Summer in Alaska is about packrafting. If you can navigate the rivers then Alaska is at your disposal. Packrafts are six-pound backcountry boats. Think Kmart raft with $1000 worth of durability.

Last weekend Cathy, Gretchen Roffler and I packrafted a portion of the East Fork of the Chulitna River, an hour north of Talkeetna. We started where the Parks Highway crosses the East Fork, hiked Hardage Creek to a pass and over to the East Fork to float back to our cars. Dreamy. 

A guidebook for packrafting isn't out yet, but it's coming. Our info for the East Fork of the Chulitna River came from packrafting.org. Brad Meiklejohn's description had typical Alaskan class. He provides the necessary route info, but leaves out extraneous details. Brad mentions nothing of the bushes in Hardage Creek. We found some bushes where moose live. Then we camped at bushline. 

Cathy and Gretchen at treeline camp in Hardage Creek. For this trip we eschewed stove and tent. Instead we roasted franks over a fire, slept under a tarp, and drank cowboy coffee for breakfast. A hole dug by a grizzly after a rodent made an ideal fire pit.  
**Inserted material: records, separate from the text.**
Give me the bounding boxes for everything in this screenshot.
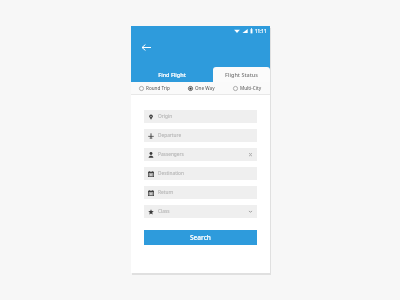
button[interactable]: Back (139, 40, 153, 54)
button[interactable]: Origin (144, 110, 257, 123)
button[interactable]: One Way (178, 82, 224, 94)
staticText: Multi-City (240, 85, 262, 91)
staticText: Find Flight (158, 71, 186, 78)
button[interactable]: Class (144, 205, 257, 218)
button[interactable]: Search (144, 230, 257, 245)
staticText: Departure (158, 132, 182, 139)
staticText: Search (190, 233, 211, 242)
staticText: Flight Status (225, 71, 258, 78)
button[interactable]: Round Trip (131, 82, 178, 94)
button[interactable]: Passengers (144, 148, 257, 161)
button[interactable]: Flight Status (213, 67, 270, 82)
button[interactable]: Departure (144, 129, 257, 142)
staticText: 11:11 (255, 28, 267, 34)
staticText: Destination (158, 170, 184, 177)
staticText: Class (158, 208, 170, 215)
button[interactable]: Destination (144, 167, 257, 180)
button[interactable]: Multi-City (224, 82, 270, 94)
button[interactable]: Return (144, 186, 257, 199)
staticText: Round Trip (146, 85, 170, 91)
staticText: Origin (158, 113, 173, 120)
button[interactable]: Find Flight (131, 67, 213, 82)
staticText: Passengers (158, 151, 184, 158)
staticText: One Way (195, 85, 215, 91)
staticText: Return (158, 189, 174, 196)
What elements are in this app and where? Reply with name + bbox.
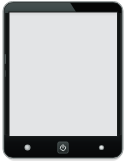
button[interactable]: Tablet device xyxy=(0,0,126,161)
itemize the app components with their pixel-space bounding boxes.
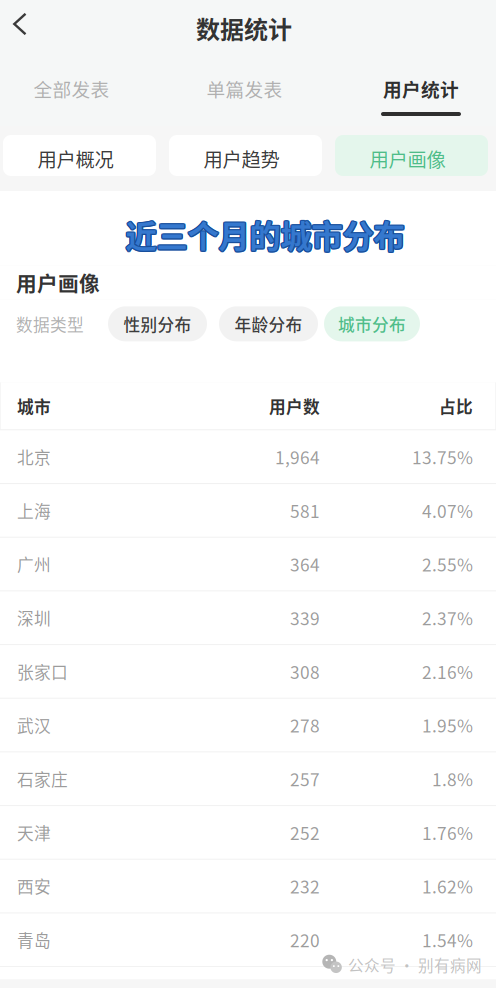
staticText: 张家口 [17, 659, 68, 683]
staticText: 232 [290, 874, 320, 899]
staticText: 近三个月的城市分布 [126, 213, 405, 258]
staticText: 青岛 [17, 928, 51, 952]
staticText: 364 [290, 552, 320, 577]
button[interactable]: Back [0, 3, 40, 53]
staticText: 278 [290, 712, 320, 738]
button[interactable]: 性别分布 [108, 306, 207, 341]
staticText: 数据类型 [16, 312, 84, 336]
staticText: 308 [290, 659, 320, 684]
staticText: 近三个月的城市分布 [126, 211, 404, 256]
staticText: 1.62% [422, 874, 473, 899]
staticText: 用户画像 [370, 144, 446, 172]
staticText: 全部发表 [34, 75, 110, 102]
staticText: 西安 [17, 874, 51, 898]
staticText: 用户数 [269, 394, 320, 418]
staticText: 单篇发表 [206, 75, 282, 102]
staticText: 2.55% [422, 552, 473, 577]
button[interactable]: 用户概况 [3, 135, 156, 176]
staticText: 581 [290, 498, 320, 523]
staticText: 339 [290, 605, 320, 630]
button[interactable]: 年龄分布 [219, 306, 318, 341]
staticText: 天津 [17, 820, 51, 844]
button[interactable]: 用户画像 [335, 135, 488, 176]
staticText: 近三个月的城市分布 [126, 211, 405, 256]
staticText: 城市 [17, 394, 51, 418]
staticText: 北京 [17, 445, 51, 469]
staticText: 上海 [17, 498, 51, 522]
staticText: 13.75% [412, 444, 473, 469]
staticText: 近三个月的城市分布 [125, 213, 404, 258]
staticText: 2.16% [422, 659, 473, 684]
button[interactable]: 城市分布 [324, 306, 420, 341]
staticText: 用户概况 [38, 144, 114, 172]
staticText: 用户趋势 [204, 144, 280, 172]
staticText: 近三个月的城市分布 [124, 212, 403, 257]
staticText: 石家庄 [17, 767, 68, 791]
staticText: 数据统计 [196, 11, 292, 45]
staticText: 1.95% [422, 712, 473, 738]
button[interactable]: 全部发表 [0, 56, 143, 126]
staticText: 广州 [17, 552, 51, 576]
staticText: 2.37% [422, 605, 473, 630]
staticText: 占比 [439, 394, 473, 418]
staticText: 4.07% [422, 498, 473, 523]
staticText: 深圳 [17, 606, 51, 630]
staticText: 1.54% [422, 927, 473, 952]
staticText: 252 [290, 820, 320, 845]
staticText: 近三个月的城市分布 [125, 211, 404, 256]
staticText: 1.8% [432, 766, 473, 791]
staticText: 用户画像 [16, 267, 100, 297]
staticText: 年龄分布 [234, 312, 302, 336]
staticText: 1.76% [422, 820, 473, 845]
button[interactable]: 用户统计 [346, 56, 496, 126]
staticText: 近三个月的城市分布 [126, 213, 404, 259]
staticText: 257 [290, 766, 320, 791]
button[interactable]: 用户趋势 [169, 135, 322, 176]
staticText: 近三个月的城市分布 [126, 212, 404, 257]
staticText: 220 [290, 927, 320, 952]
button[interactable]: 单篇发表 [143, 56, 346, 126]
staticText: 近三个月的城市分布 [127, 212, 406, 257]
staticText: 城市分布 [338, 312, 406, 336]
staticText: 公众号 · 别有病网 [348, 953, 482, 976]
staticText: 性别分布 [124, 312, 192, 336]
staticText: 武汉 [17, 713, 51, 737]
staticText: 1,964 [275, 444, 320, 469]
staticText: 用户统计 [383, 75, 459, 102]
Real coffee. Dylan Taylor told me to never boil cowboy coffee. We boiled the coffee and it was incredible. I'll never listen to Dylan again. 

At the 4,600-foot pass between Hardage Creek and our descent to the East Fork. 

Down in those bushes that Alaskans don't notice is where we got in our boats. Rob Whitney and Corey Smith (two fit boys) did an extended version of our trip.

Yum! Low bush blueberries. 

Gretchen in first canyon. 

Scoping the class III crux entrance to second canyon.  

Back on the Parks Highway at 7:30 PM. The weekend I've lusted after for three years. Oh Alaska!